I’ve been a Berry-reader since the mid-nineties and have read everything he’s written, but not since my first reading experience (The Memory of Old Jack) have I been so deeply moved by something he’s written. A Place in Time offers twenty short stories about the people and events of Port William, the fictional community in Kentucky that Berry has been developing imaginatively since Nathan Coulter in 1960.

Like Old Jack, much of this book is preoccupied with aging and mortality. Characters we’ve grown to love are getting old, and we are given a tender account of what’s on their minds, and how they view their lives, as they approach death. Their lives are full of richness, and also heartache. In one story, we meet young Tom Coulter before he goes off to war. In another, Burley Coulter remembers various people and eras — including the events of Nathan Coulter, and the loss of Tom in the war, as seen from his perspective. In another, we see Big Ellis courting Annie May Cordle, a vision of him in his youth that’s followed a few stories later by a glimpse of him on his deathbed.

The cumulative effect of working through these stories is to place us within the remembering mind of someone who has loved, and belonged to, the Port William membership. The structure of the book is psychologically realistic, because our minds and memories work associationally. As we read this collection, we encounter Burley Coulter alive and exuberant in one story, yet in another, he’s dead and buried as Art Rowanberry points out his burial place to Andy Catlett. In one story Elton Penn is young and strong and compelling; in another, he’s unexpectedly gone, leaving a house full of mourners and a neatly hung work jacket on the barn wall. The sequence isn’t chronological but associational, and probably thematic.

Several stories made me cry. Probably the most tender, to me, is “The Requirement,” in which Burley visits a failing Big Ellis. A few made me laugh out loud as well, such as “The Early Education of Andy Catlett.” I read this one aloud to my family in the car. I had read it online a few years ago, but it struck me as funny now as it did then, and my family loved it too.

As in previous works, I feel that Andy Catlett is the narrative center of this collection — the perspective in which Berry most invests himself. Andy (like Berry) is a member of my parents’ generation, and that too made these stories very meaningful for me. I felt like I recognized some of the themes and preoccupations of a soul in the rapidly changing world, themes I am beginning to develop myself in my thoughts, and which are more advanced in my parents: the search for coherence in one’s life; the growing awareness of mortality, and of suffering; the immeasurable value of dependable friendships; character, and exemplary lives; memory. The didactic voice was more subdued in these stories than in some previous works, in which the main concern has seemed to be to make an argument about culture and agriculture. Yet the values Berry has been setting before us for 50 years now shine from these pages in characters whose lives exemplify the quiet heroism of long perseverance and care for the world.

3 Comments

  • Zach

    Thanks for reviewing this book. I hadn’t yet heard that Wendell Berry had released new fiction. I’ll be buying it later today, I think. I read close to a dozen of Berry’s books in 2012 and look forward to continuing in 2013.

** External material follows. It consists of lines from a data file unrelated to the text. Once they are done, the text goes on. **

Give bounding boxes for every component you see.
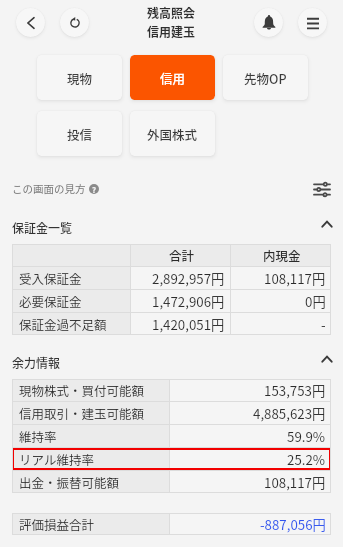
button[interactable]: Back xyxy=(16,8,45,37)
button[interactable]: 保証金一覧 xyxy=(0,216,343,238)
button[interactable]: 現物 xyxy=(37,55,122,100)
staticText: 合計 xyxy=(169,246,195,264)
staticText: - xyxy=(321,315,326,334)
staticText: 1,420,051円 xyxy=(152,315,225,334)
button[interactable]: この画面の見方 xyxy=(12,181,99,196)
staticText: 信用取引・建玉可能額 xyxy=(19,404,145,422)
button[interactable]: 先物OP xyxy=(223,55,308,100)
staticText: 内現金 xyxy=(263,246,301,264)
button[interactable]: Notifications xyxy=(254,8,283,37)
staticText: 評価損益合計 xyxy=(19,515,95,533)
staticText: ? xyxy=(92,184,97,194)
staticText: 4,885,623円 xyxy=(253,404,326,423)
staticText: 108,117円 xyxy=(264,473,326,492)
staticText: 保証金過不足額 xyxy=(19,315,107,333)
staticText: 信用建玉 xyxy=(147,23,196,40)
staticText: 153,753円 xyxy=(264,381,326,400)
staticText: 信用 xyxy=(160,69,186,87)
staticText: 必要保証金 xyxy=(19,292,82,310)
staticText: 投信 xyxy=(67,125,93,143)
button[interactable]: Display settings xyxy=(313,180,331,198)
staticText: 残高照会 xyxy=(147,4,196,21)
button[interactable]: 信用取引・建玉可能額 xyxy=(12,402,331,424)
button[interactable]: 外国株式 xyxy=(130,111,215,156)
button[interactable]: Refresh xyxy=(60,8,89,37)
staticText: 59.9% xyxy=(287,427,326,446)
staticText: 維持率 xyxy=(19,427,57,445)
button[interactable]: 維持率 xyxy=(12,425,331,447)
staticText: 1,472,906円 xyxy=(152,292,225,311)
staticText: 先物OP xyxy=(244,69,287,87)
staticText: この画面の見方 xyxy=(12,181,86,196)
button[interactable]: 投信 xyxy=(37,111,122,156)
button[interactable]: 出金・振替可能額 xyxy=(12,471,331,493)
staticText: 0円 xyxy=(305,292,326,311)
staticText: リアル維持率 xyxy=(19,450,94,468)
staticText: 25.2% xyxy=(287,450,326,469)
button[interactable]: 信用 xyxy=(130,55,215,100)
staticText: 108,117円 xyxy=(264,269,326,288)
staticText: 出金・振替可能額 xyxy=(19,473,120,491)
staticText: -887,056円 xyxy=(260,515,326,534)
staticText: 現物株式・買付可能額 xyxy=(19,381,145,399)
button[interactable]: 現物株式・買付可能額 xyxy=(12,379,331,401)
staticText: 外国株式 xyxy=(147,125,198,143)
staticText: 現物 xyxy=(67,69,93,87)
staticText: 受入保証金 xyxy=(19,269,82,287)
button[interactable]: 余力情報 xyxy=(0,351,343,373)
button[interactable]: リアル維持率 xyxy=(12,448,331,470)
staticText: 保証金一覧 xyxy=(12,219,73,236)
staticText: 2,892,957円 xyxy=(152,269,225,288)
staticText: 余力情報 xyxy=(12,354,61,371)
button[interactable]: Menu xyxy=(298,8,327,37)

    If you don’t already, you should definitely make all the links (and pictures) in your review posts Amazon affiliate links.

    Thanks again for this review and your others.

  • Janet

    Thanks for stopping by, Zach. Sounds like you’ve had a very rich reading year! — a perfect context for reading this book.

    I have an affiliate account but haven’t done much with it. Thanks for the suggestion!

  • Barbara H.

    I just went through a book of Christmas short stories and found it hard to get through. I liked the stories, and you’d think a book like that would be easy to pick up and put down….but there wasn’t the momentum like there is to see what happens next in the next chapter. But this sounds more interconnected and poignant. I do want to read Berry some time.